What is Big Data?

Big Data is a buzzword that few people can agree on. So if someone starts spewing on about Big Data, ask them “What is your definition of Big Data?”

Here’s mine.

From a technical standpoint, Big Data is an extension of data warehousing and business intelligence. Data warehousing has always used large data sets, and data mining has always been an advanced analytical method for business intelligence. These technologies have been around since the 1990’s and are well-developed and mature.

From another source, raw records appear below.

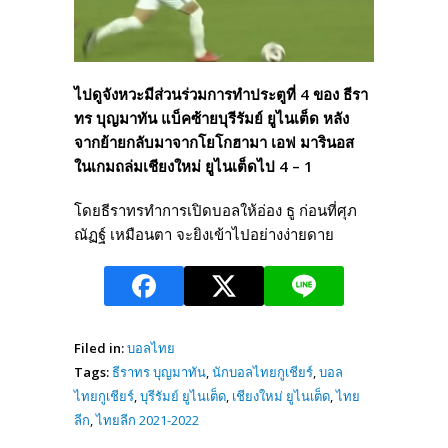
ไปดูจังหวะมีส่วนร่วมการทำประตูที่ 4 ของ ธีรา
ทร บุญมาทัน แบ็คซ้ายบุรีรัมย์ ยูไนเต็ด หลัง
จากย้ายกลับมาจากโยโกฮามา เอฟ มารินอส
ในเกมถล่มเชียงใหม่ ยูไนเต็ดไป 4 – 1
โดยธีราทรทำการเปิดบอลให้อ่อง ธู ก่อนที่ศุภ
ณัฏฐ์ เหมือนตา จะยิงเข้าไปอย่างง่ายดาย
Filed in:
บอลไทย
Tags:
ธีราทร บุญมาทัน
,
นักบอลไทยกูเชียร์
,
บอล
ไทยกูเชียร์
,
บุรีรัมย์ ยูไนเต็ด
,
เชียงใหม่ ยูไนเต็ด
,
ไทย
ลีก
,
ไทยลีก 2021-2022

So, what is Big Data, truly? Early adopters like Yahoo were trying to apply data warehousing techniques to Social Media data sets, which turned out to be considerably larger than most previous data sets. They solved their storage issues by mimicing Google’s approach using large server farms to store the data. There is now a packaged approach for this called Hadoop. Hadoop allows you to manage the servers, while the data is processed with Google’s Map-Reduce technique.

Because this Social Media was difficult to store in a traditional relational database (RDBMS), early adopters turned to other alternatives. These databases are now typically called NoSQL databases, but this term is vague and useless. The types of databases are many and varied, so find out the name and type of your database. Always use this in a discussion to avoid confusion.

The type of analysis done on this data is typical of business intelligence: basic reporting, probability, statistics, and data mining. Although these techniques are not new, the labor force for them is scarce. Big Data projects often require analysts with advanced skill sets along with additional creative skills to work outside the box.

Who is using Big Data? Primarily the retail and telco sectors, with some new adopters in the financial and health sectors.

In summary, Big Data uses a tool like Hadoop to store and process data, uses a non-traditional database like MangoDB to give structure the data, and uses advanced analytical techniques like data mining to make sense of the data.